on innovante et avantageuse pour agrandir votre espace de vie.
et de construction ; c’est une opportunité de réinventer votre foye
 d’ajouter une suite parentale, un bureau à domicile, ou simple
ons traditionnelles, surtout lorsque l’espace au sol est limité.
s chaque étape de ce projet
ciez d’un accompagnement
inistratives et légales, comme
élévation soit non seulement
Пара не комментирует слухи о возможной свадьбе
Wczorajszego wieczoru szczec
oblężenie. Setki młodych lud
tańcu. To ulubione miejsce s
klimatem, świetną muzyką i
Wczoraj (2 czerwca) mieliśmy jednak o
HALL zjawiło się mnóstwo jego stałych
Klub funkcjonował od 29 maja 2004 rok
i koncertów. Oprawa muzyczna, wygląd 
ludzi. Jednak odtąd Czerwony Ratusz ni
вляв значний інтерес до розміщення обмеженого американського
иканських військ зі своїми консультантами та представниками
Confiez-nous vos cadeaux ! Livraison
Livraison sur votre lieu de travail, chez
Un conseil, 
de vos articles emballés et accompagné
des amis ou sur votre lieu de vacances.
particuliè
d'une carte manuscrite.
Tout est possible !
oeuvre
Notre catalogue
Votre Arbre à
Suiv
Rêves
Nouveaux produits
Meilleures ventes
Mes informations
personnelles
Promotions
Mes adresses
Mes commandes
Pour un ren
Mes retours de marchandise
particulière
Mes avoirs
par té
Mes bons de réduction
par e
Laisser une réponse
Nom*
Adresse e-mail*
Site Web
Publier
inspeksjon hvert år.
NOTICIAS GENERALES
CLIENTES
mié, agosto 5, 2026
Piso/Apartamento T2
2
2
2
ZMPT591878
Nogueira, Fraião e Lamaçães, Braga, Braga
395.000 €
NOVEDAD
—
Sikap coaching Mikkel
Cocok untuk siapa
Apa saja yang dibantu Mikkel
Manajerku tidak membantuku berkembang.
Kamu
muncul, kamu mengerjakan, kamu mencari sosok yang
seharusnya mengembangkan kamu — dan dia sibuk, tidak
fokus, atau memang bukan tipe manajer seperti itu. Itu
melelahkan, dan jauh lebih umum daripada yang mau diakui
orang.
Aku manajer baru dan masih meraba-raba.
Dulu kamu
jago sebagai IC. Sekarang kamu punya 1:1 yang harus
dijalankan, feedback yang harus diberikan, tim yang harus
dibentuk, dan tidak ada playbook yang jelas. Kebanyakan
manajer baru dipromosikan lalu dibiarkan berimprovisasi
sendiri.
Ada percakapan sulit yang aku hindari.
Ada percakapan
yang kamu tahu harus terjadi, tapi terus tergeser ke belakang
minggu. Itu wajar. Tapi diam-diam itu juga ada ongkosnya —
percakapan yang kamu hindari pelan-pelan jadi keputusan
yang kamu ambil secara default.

+===+

WHAT THE TASK REQUIRES: Exactly how many lines of the listing above contain the string "tidak"? Give no more than the number.

SOLUTION FOR THIS PROBLEM: 3